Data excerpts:
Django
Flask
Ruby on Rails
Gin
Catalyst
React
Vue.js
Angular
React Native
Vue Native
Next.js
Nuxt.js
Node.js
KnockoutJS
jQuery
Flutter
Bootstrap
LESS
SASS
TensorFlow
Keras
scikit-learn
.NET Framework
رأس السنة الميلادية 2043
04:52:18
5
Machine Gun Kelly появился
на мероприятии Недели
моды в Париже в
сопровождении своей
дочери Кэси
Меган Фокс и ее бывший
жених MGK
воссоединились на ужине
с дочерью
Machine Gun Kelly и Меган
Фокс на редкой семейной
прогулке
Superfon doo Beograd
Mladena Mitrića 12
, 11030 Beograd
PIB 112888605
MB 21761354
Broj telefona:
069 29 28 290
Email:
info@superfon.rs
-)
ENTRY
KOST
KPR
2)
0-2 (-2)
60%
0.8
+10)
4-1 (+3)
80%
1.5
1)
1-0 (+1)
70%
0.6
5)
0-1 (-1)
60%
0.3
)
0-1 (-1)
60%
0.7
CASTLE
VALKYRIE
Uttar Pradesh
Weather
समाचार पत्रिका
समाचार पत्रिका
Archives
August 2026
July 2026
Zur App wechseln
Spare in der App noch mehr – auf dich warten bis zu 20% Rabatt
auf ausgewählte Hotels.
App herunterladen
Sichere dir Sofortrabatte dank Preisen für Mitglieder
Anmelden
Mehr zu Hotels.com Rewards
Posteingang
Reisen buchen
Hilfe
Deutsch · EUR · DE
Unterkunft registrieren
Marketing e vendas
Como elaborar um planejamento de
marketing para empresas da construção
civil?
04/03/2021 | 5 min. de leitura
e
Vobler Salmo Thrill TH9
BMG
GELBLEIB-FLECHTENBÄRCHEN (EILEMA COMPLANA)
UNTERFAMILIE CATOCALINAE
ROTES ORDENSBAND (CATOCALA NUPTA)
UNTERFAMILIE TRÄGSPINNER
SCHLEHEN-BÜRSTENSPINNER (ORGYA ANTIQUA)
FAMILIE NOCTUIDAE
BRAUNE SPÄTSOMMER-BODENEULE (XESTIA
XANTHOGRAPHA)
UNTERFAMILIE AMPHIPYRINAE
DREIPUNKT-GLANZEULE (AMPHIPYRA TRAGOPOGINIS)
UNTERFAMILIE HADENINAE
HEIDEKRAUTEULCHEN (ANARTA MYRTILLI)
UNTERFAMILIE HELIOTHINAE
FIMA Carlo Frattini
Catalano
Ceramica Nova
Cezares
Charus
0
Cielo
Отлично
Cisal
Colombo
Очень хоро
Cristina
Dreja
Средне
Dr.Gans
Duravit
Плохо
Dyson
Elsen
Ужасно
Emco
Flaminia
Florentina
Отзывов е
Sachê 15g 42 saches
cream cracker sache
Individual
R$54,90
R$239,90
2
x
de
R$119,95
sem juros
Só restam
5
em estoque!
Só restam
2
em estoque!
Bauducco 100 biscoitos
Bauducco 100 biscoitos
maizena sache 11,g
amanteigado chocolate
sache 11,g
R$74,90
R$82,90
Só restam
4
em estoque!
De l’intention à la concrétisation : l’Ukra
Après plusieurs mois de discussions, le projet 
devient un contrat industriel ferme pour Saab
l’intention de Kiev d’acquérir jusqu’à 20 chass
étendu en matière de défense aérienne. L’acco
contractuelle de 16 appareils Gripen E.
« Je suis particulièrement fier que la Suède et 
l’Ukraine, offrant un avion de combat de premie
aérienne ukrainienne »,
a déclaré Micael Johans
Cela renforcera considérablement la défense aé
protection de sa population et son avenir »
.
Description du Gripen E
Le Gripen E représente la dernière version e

Work request: What is wanted is the full set of entries above, reproduced exactly.

Solved exercise:
Django
Flask
Ruby on Rails
Gin
Catalyst
React
Vue.js
Angular
React Native
Vue Native
Next.js
Nuxt.js
Node.js
KnockoutJS
jQuery
Flutter
Bootstrap
LESS
SASS
TensorFlow
Keras
scikit-learn
.NET Framework
رأس السنة الميلادية 2043
04:52:18
5
Machine Gun Kelly появился
на мероприятии Недели
моды в Париже в
сопровождении своей
дочери Кэси
Меган Фокс и ее бывший
жених MGK
воссоединились на ужине
с дочерью
Machine Gun Kelly и Меган
Фокс на редкой семейной
прогулке
Superfon doo Beograd
Mladena Mitrića 12
, 11030 Beograd
PIB 112888605
MB 21761354
Broj telefona:
069 29 28 290
Email:
info@superfon.rs
-)
ENTRY
KOST
KPR
2)
0-2 (-2)
60%
0.8
+10)
4-1 (+3)
80%
1.5
1)
1-0 (+1)
70%
0.6
5)
0-1 (-1)
60%
0.3
)
0-1 (-1)
60%
0.7
CASTLE
VALKYRIE
Uttar Pradesh
Weather
समाचार पत्रिका
समाचार पत्रिका
Archives
August 2026
July 2026
Zur App wechseln
Spare in der App noch mehr – auf dich warten bis zu 20% Rabatt
auf ausgewählte Hotels.
App herunterladen
Sichere dir Sofortrabatte dank Preisen für Mitglieder
Anmelden
Mehr zu Hotels.com Rewards
Posteingang
Reisen buchen
Hilfe
Deutsch · EUR · DE
Unterkunft registrieren
Marketing e vendas
Como elaborar um planejamento de
marketing para empresas da construção
civil?
04/03/2021 | 5 min. de leitura
e
Vobler Salmo Thrill TH9
BMG
GELBLEIB-FLECHTENBÄRCHEN (EILEMA COMPLANA)
UNTERFAMILIE CATOCALINAE
ROTES ORDENSBAND (CATOCALA NUPTA)
UNTERFAMILIE TRÄGSPINNER
SCHLEHEN-BÜRSTENSPINNER (ORGYA ANTIQUA)
FAMILIE NOCTUIDAE
BRAUNE SPÄTSOMMER-BODENEULE (XESTIA
XANTHOGRAPHA)
UNTERFAMILIE AMPHIPYRINAE
DREIPUNKT-GLANZEULE (AMPHIPYRA TRAGOPOGINIS)
UNTERFAMILIE HADENINAE
HEIDEKRAUTEULCHEN (ANARTA MYRTILLI)
UNTERFAMILIE HELIOTHINAE
FIMA Carlo Frattini
Catalano
Ceramica Nova
Cezares
Charus
0
Cielo
Отлично
Cisal
Colombo
Очень хоро
Cristina
Dreja
Средне
Dr.Gans
Duravit
Плохо
Dyson
Elsen
Ужасно
Emco
Flaminia
Florentina
Отзывов е
Sachê 15g 42 saches
cream cracker sache
Individual
R$54,90
R$239,90
2
x
de
R$119,95
sem juros
Só restam
5
em estoque!
Só restam
2
em estoque!
Bauducco 100 biscoitos
Bauducco 100 biscoitos
maizena sache 11,g
amanteigado chocolate
sache 11,g
R$74,90
R$82,90
Só restam
4
em estoque!
De l’intention à la concrétisation : l’Ukra
Après plusieurs mois de discussions, le projet 
devient un contrat industriel ferme pour Saab
l’intention de Kiev d’acquérir jusqu’à 20 chass
étendu en matière de défense aérienne. L’acco
contractuelle de 16 appareils Gripen E.
« Je suis particulièrement fier que la Suède et 
l’Ukraine, offrant un avion de combat de premie
aérienne ukrainienne »,
a déclaré Micael Johans
Cela renforcera considérablement la défense aé
protection de sa population et son avenir »
.
Description du Gripen E
Le Gripen E représente la dernière version e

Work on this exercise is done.